Nous voyons ici pointer la centralité du doute et de la critique face à un événement aussi conséquent, face à ce qu’il charrie avec lui de production d’énoncés faux (théorie des complots, fake news) et d’entreprises qui entendent puiser en lui les éléments qui viennent confirmer les propres positions ou systèmes de pensée de leurs auteurs – deux manières d’instrumentaliser l’événement. Il y a ici une importance à suspendre son jugement, ce qui implique également de venir pour ainsi dire à se forcer à être en désaccord avec soi-même et avec son propre savoir.
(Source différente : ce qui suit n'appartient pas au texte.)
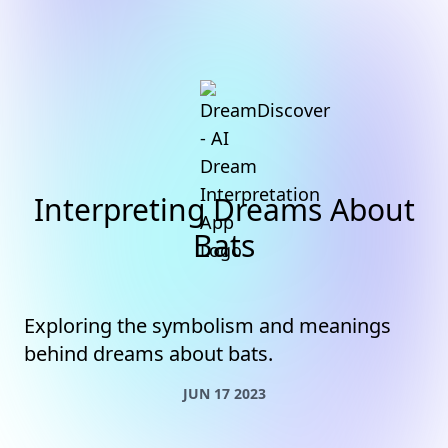
Interpreting Dreams About
Bats
Exploring the symbolism and meanings
behind dreams about bats.
JUN 17 2023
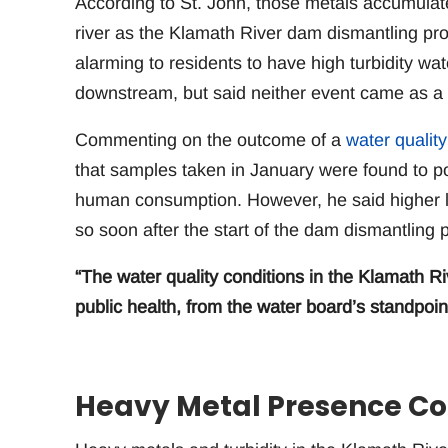
According to St. John, those metals accumula
river as the Klamath River dam dismantling pro
alarming to residents to have high turbidity wa
downstream, but said neither event came as a 
Commenting on the outcome of a
water quality
that samples taken in January were found to po
human consumption. However, he said higher le
so soon after the start of the dam dismantling p
“The water quality conditions in the Klamath R
public health, from the water board’s standpoint
Heavy Metal Presence Co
Le doute est exigeant et risque, à force d’un mauvais usage, de nous mener à douter de tout, à perdre un esprit critique véritable et à oublier son rôle, qui est de « contribuer à la fiabilité du savoir » (Stengers, 2020). Surtout, c’est parce qu’un tel doute et une telle critique sont essentiels et qu’ils risquent toujours de tomber dans une contestation pour elle-même, appuyée notamment sur le ressentiment, qu’il est essentiel d’être à la hauteur de cet exercice et de pouvoir démontrer la justesse de la critique entreprise envers un savoir, en assumant une charge de la preuve en quelque sorte du côté de la critique et en gardant en tête cette solidarité entre connaissance, doute et esprit critique.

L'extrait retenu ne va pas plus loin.